If you are the parent of a preteen, you may have heard about HPV and may be deciding if your child needs the HPV vaccine.
HPV, or the human papillomavirus, is the most common sexually transmitted infection in the United States. It affects both males and females — mostly in their teens and early 20s.
HPV is spread through intimate skin to skin contact – including vaginal, anal or oral sex with someone who has the virus – even if they don’t have signs or symptoms, according to the Centers for Disease Control and Prevention (CDC).
HPV vaccination is recommended at ages 11 and 12 but can be given starting at age 9, according to the CDC.
“The HPV vaccine is an important vaccine for both girls and boys,” says Erik Hogen, MD, a pediatrician at Scripps Clinic in Rancho Bernardo. “It is an extremely effective way to protect our younger generation against many types of HPV-related cancers.”
HPV vaccine is recommended based on age, not sexual experience.

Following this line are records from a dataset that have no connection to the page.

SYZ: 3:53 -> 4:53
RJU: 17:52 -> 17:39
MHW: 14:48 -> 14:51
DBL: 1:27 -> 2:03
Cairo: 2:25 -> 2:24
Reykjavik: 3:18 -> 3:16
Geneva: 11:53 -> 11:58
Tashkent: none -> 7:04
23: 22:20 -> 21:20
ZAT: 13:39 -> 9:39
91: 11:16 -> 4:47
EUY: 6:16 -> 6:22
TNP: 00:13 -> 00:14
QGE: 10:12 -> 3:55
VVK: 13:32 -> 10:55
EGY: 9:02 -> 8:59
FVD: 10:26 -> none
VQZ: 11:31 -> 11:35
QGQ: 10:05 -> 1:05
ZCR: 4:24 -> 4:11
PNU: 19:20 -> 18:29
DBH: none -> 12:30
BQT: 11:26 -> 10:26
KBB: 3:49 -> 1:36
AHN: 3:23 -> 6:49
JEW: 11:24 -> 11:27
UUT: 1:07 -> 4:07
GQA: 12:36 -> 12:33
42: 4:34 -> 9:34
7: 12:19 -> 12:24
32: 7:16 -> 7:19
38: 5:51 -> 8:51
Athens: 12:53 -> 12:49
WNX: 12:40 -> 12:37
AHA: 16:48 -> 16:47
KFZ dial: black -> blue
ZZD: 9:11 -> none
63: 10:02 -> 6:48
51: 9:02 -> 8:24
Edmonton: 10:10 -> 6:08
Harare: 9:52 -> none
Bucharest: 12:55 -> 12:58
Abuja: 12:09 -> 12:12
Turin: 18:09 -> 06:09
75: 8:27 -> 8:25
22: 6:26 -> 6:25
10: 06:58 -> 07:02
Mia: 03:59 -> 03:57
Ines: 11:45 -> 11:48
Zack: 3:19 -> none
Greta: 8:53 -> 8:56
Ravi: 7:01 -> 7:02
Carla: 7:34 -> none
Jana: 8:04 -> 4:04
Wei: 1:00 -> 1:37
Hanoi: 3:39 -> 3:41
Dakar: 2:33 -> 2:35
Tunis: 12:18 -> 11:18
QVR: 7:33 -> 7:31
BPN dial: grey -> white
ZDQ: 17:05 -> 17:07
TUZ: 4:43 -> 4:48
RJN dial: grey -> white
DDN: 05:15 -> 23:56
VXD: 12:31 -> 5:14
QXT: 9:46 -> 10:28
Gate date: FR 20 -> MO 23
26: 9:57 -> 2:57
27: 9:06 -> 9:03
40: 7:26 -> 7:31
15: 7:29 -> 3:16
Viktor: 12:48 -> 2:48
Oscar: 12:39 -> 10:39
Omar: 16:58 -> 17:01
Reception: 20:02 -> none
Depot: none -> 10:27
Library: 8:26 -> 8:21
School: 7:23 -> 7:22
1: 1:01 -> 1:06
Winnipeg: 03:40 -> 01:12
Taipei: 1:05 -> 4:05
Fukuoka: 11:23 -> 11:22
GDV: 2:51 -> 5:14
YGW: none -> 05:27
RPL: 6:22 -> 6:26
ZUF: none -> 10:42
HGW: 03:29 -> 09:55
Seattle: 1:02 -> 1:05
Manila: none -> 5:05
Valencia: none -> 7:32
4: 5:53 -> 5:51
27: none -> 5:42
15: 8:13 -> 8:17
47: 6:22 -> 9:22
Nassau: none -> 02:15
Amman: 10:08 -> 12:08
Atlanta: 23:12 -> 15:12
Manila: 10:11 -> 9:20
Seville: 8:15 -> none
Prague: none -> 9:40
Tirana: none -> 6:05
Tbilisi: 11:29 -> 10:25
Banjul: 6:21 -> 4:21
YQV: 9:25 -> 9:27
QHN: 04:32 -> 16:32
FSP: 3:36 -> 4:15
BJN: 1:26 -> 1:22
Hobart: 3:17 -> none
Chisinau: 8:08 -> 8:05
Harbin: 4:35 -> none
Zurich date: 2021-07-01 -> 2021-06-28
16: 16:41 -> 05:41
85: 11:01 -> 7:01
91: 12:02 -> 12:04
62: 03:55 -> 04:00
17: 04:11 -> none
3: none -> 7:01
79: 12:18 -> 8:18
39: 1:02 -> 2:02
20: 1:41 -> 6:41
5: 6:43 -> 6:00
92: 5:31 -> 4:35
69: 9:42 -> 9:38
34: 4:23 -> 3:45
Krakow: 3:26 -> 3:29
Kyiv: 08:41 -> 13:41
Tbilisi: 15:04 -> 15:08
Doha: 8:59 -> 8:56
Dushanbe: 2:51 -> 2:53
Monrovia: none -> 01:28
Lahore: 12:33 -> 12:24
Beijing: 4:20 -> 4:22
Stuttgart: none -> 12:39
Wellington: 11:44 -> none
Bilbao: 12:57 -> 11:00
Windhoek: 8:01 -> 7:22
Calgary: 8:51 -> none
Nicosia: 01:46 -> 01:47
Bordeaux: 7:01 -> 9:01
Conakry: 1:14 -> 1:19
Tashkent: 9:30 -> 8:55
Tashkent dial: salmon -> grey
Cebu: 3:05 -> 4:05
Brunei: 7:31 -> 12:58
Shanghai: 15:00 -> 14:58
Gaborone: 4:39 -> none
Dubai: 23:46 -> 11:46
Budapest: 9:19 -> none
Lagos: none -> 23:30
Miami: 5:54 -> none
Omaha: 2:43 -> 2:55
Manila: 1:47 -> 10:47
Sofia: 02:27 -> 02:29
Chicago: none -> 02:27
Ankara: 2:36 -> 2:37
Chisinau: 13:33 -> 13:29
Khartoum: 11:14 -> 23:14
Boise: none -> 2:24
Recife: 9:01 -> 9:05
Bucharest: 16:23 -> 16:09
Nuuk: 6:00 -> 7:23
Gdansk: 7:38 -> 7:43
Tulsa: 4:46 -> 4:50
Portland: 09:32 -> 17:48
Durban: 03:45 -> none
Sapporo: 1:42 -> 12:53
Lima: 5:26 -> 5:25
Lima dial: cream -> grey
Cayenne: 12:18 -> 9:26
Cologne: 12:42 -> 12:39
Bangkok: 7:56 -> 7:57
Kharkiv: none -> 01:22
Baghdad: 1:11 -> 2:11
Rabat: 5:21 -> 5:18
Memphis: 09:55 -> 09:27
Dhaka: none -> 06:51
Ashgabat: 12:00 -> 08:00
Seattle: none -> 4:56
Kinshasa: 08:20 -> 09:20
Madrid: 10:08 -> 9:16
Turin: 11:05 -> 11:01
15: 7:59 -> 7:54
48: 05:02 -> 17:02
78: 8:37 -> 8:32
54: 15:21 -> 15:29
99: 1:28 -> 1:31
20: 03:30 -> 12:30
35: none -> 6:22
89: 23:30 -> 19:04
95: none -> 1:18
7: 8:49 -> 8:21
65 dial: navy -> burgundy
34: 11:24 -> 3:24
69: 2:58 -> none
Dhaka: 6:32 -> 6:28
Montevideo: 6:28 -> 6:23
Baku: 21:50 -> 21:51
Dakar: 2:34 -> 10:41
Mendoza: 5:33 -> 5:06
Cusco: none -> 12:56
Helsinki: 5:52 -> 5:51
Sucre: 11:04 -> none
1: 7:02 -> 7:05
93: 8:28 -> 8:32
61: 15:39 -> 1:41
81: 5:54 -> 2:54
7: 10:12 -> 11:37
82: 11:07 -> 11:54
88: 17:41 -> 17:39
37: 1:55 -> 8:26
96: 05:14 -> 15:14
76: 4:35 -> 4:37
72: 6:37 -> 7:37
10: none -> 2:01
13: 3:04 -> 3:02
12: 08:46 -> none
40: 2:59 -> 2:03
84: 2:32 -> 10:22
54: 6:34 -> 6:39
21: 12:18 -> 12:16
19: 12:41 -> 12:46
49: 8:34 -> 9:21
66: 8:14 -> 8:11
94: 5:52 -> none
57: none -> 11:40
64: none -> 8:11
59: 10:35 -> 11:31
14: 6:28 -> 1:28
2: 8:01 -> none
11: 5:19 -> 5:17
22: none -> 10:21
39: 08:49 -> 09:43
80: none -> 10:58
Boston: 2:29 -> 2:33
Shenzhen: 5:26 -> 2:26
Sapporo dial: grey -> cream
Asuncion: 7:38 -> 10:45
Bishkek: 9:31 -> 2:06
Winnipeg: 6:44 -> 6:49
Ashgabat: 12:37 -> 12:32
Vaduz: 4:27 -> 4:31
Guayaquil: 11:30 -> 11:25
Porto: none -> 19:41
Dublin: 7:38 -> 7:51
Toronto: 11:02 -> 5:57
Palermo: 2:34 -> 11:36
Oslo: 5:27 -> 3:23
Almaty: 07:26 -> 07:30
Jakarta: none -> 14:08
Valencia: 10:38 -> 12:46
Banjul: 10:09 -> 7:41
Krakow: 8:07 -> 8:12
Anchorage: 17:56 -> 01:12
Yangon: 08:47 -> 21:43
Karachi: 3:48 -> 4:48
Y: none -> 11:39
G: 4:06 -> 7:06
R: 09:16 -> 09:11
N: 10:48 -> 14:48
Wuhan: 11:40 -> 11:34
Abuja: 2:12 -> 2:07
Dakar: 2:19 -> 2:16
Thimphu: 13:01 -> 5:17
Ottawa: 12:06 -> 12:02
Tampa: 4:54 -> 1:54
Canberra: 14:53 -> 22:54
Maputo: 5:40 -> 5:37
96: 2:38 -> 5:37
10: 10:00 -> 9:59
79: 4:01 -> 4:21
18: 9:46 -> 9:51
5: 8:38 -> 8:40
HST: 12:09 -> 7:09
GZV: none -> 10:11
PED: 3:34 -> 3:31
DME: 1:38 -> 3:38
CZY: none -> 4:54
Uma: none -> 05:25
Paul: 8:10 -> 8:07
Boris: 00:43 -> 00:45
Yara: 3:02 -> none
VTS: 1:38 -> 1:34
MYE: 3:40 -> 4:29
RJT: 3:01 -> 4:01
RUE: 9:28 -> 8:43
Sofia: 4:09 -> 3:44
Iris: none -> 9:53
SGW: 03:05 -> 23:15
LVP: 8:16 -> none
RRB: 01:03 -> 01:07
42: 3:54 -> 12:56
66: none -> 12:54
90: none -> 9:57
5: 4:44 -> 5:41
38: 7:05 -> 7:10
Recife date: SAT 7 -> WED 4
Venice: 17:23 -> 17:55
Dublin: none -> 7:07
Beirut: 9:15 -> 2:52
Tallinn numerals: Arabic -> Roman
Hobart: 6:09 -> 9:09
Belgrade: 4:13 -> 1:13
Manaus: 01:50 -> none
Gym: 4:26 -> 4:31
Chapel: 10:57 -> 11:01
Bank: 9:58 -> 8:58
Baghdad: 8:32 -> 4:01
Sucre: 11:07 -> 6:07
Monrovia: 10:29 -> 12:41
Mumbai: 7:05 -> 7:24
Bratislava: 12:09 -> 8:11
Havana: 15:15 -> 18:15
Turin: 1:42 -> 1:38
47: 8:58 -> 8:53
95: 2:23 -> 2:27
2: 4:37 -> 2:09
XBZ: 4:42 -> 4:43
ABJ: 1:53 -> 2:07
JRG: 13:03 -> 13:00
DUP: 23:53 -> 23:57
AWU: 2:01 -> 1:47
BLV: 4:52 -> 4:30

“There is no reason to wait to vaccinate until they reach puberty or start having sex,” Dr. Hogen says. “Preteens should receive the immunization, so they are protected before ever being exposed to the virus,” Dr. Hogen says. “The vaccine also produces a more robust immune response during these younger years.”
There is no evidence that giving the vaccine encourages early sexual activity, he says. And even if someone has already had sex, they should still get HPV vaccine.
More than 42 million are currently infected with HPV virus that causes disease. About 13 million Americans become infected each year, including many young people.
Most HPV infections go away on their own within two years. However, some strains persist and are the cause of various cancers in adulthood, including cervical cancer and cancers of the anus, vagina and penis. Up to 70 percent of cancers of the head and neck are HPV-related.
About 36,000 women and men are diagnosed with HPV-related cancers each year. More than 90 percent of these cancers — which mainly affect women — could be prevented through vaccination, according to the Centers for Disease Control and Prevention (CDC).
HPV vaccines are recommended for children between the ages of 9 to 12, according to the CDC. Two doses are recommended, 6 to 12 months apart, for children 9 to 14.
Three doses should be given if between the ages of 15 to 26, or if immunocompromised.
HPV vaccination is generally not recommended after 26 since most people in this age range have been exposed to HPV already. However, adults 27 to 46 who were not adequately vaccinated may benefit from vaccination.
HPV vaccines are safe and effective.
HPV infections and cervical precancers have dropped significantly since 2006 when HPV vaccines were first used in the United States.
Infections with HPV types that cause most HPV cancers and genital warts have dropped 88 percent among teen girls and 81 percent among young adult women, according to the CDC.
“Its efficacy is highest when the majority of the population is vaccinated prior to HPV exposure – which is why it is so important to vaccinate both boys and girls at an early age,” says Jo Marie Janco, MD, a gynecologic oncologist at Scripps Clinic.
Oncologists can diagnose patients with cervical cancer at all stages using screening and detection programs. The HPV vaccine can prevent HPV-related cancers, however, “in contrast to most of our cancer screening and prevention strategies, which entail detecting pre-cancer or cancer that has already developed,” Dr. Janco says.
“I would strongly encourage parents to take advantage of this intervention that can prevent cancer for their children,” she says.
Many people who get the HPV vaccine have no side effects at all. Some report mild side effects, including pain, fever, dizziness, headache, nausea, muscle or joint pain. Severe allergic reactions are rare.
“Years of testing are required by law to ensure the safety of vaccines before they are made available in the US,” says Dr. Hogen. “Currently the US has the safest, most effective vaccine supply in history.”